EXERCISE DESCRIPTION → Transcribe only the lines from the one containing "Mask: liver. Output" through the final line of the entries below, exactly, and exclude the pictures.

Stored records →
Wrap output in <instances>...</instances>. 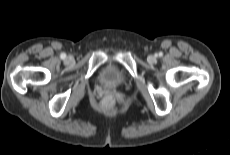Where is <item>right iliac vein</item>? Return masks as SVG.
I'll return each mask as SVG.
<instances>
[{"label": "right iliac vein", "instance_id": "right-iliac-vein-1", "mask_svg": "<svg viewBox=\"0 0 230 155\" xmlns=\"http://www.w3.org/2000/svg\"><path fill=\"white\" fill-rule=\"evenodd\" d=\"M67 61L70 62V61H71V57H68V58H67Z\"/></svg>", "mask_w": 230, "mask_h": 155}]
</instances>
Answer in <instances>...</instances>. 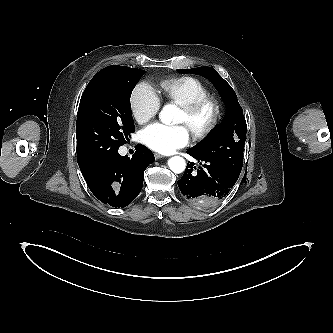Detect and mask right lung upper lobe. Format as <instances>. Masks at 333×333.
<instances>
[{"label": "right lung upper lobe", "instance_id": "1", "mask_svg": "<svg viewBox=\"0 0 333 333\" xmlns=\"http://www.w3.org/2000/svg\"><path fill=\"white\" fill-rule=\"evenodd\" d=\"M113 66H115V65H113ZM108 67H110V66H108ZM106 68H107V67H106ZM82 101H83V95H82V97H81V100H80L79 107H80V105H81ZM78 109H79V108H78Z\"/></svg>", "mask_w": 333, "mask_h": 333}]
</instances>
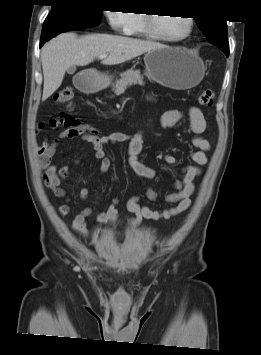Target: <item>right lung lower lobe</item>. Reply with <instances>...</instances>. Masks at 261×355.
Returning a JSON list of instances; mask_svg holds the SVG:
<instances>
[{
	"label": "right lung lower lobe",
	"mask_w": 261,
	"mask_h": 355,
	"mask_svg": "<svg viewBox=\"0 0 261 355\" xmlns=\"http://www.w3.org/2000/svg\"><path fill=\"white\" fill-rule=\"evenodd\" d=\"M89 26L71 18H60L51 21H45L42 28L40 47L55 35L66 31H75L85 29Z\"/></svg>",
	"instance_id": "1"
}]
</instances>
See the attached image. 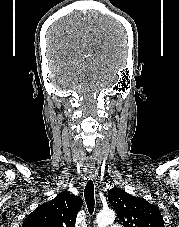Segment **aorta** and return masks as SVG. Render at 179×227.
<instances>
[{
	"label": "aorta",
	"mask_w": 179,
	"mask_h": 227,
	"mask_svg": "<svg viewBox=\"0 0 179 227\" xmlns=\"http://www.w3.org/2000/svg\"><path fill=\"white\" fill-rule=\"evenodd\" d=\"M115 220V213L113 210H103L97 214L96 223L98 227H107Z\"/></svg>",
	"instance_id": "obj_1"
}]
</instances>
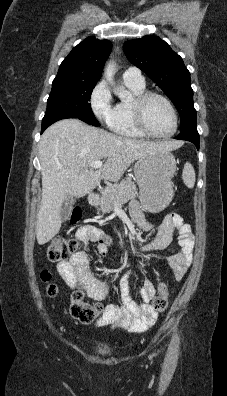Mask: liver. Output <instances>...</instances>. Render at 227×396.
I'll list each match as a JSON object with an SVG mask.
<instances>
[{
  "label": "liver",
  "mask_w": 227,
  "mask_h": 396,
  "mask_svg": "<svg viewBox=\"0 0 227 396\" xmlns=\"http://www.w3.org/2000/svg\"><path fill=\"white\" fill-rule=\"evenodd\" d=\"M179 146L175 141L149 142L117 136L74 118L51 125L39 143L42 200L36 222L38 244L43 245L58 234L62 223L60 209L68 195L83 197L101 179L117 182L141 156ZM102 159H106L105 164L94 171L90 164Z\"/></svg>",
  "instance_id": "1"
}]
</instances>
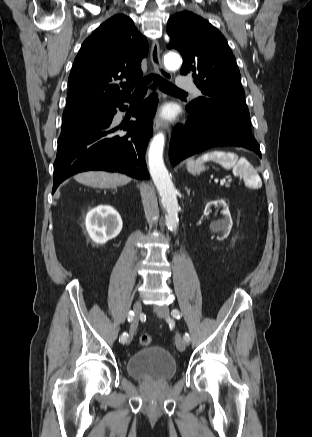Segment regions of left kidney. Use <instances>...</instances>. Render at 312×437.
<instances>
[{"label":"left kidney","mask_w":312,"mask_h":437,"mask_svg":"<svg viewBox=\"0 0 312 437\" xmlns=\"http://www.w3.org/2000/svg\"><path fill=\"white\" fill-rule=\"evenodd\" d=\"M221 205L222 206V214L224 216L223 219L215 221L211 224V228L214 232H223L224 234V238H226L228 236V234L231 231L232 228V219H231V215H230V211L229 208L227 206V204L225 203L224 200H215V201H210L206 204L205 206V210H204V214L208 215L211 212V206L212 205Z\"/></svg>","instance_id":"5707ae66"}]
</instances>
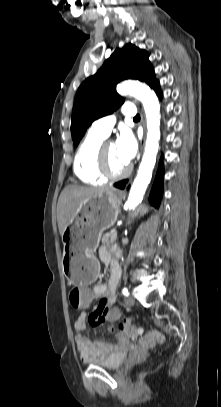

RESPONSE AREA →
Mask: liver. Output <instances>...</instances>. Render at 227×396.
I'll list each match as a JSON object with an SVG mask.
<instances>
[{
  "label": "liver",
  "mask_w": 227,
  "mask_h": 396,
  "mask_svg": "<svg viewBox=\"0 0 227 396\" xmlns=\"http://www.w3.org/2000/svg\"><path fill=\"white\" fill-rule=\"evenodd\" d=\"M179 146L175 141L149 142L117 136L74 118L51 125L39 143L42 200L36 222L38 244L43 245L58 234L62 223L60 209L68 195L83 197L101 179L117 182L141 156ZM102 159H106L105 164L94 171L90 164Z\"/></svg>",
  "instance_id": "1"
}]
</instances>
Segment regions of left kidney. Use <instances>...</instances>. Render at 312×437.
<instances>
[{"label":"left kidney","mask_w":312,"mask_h":437,"mask_svg":"<svg viewBox=\"0 0 312 437\" xmlns=\"http://www.w3.org/2000/svg\"><path fill=\"white\" fill-rule=\"evenodd\" d=\"M221 205L222 206V214L224 216L223 219L215 221L211 224V228L214 232H223L224 234V238H226L228 236V234L231 231L232 228V219H231V215H230V211L229 208L227 206V204L225 203L224 200H215V201H210L206 204L205 206V210H204V214L208 215L211 212V206L212 205Z\"/></svg>","instance_id":"5707ae66"}]
</instances>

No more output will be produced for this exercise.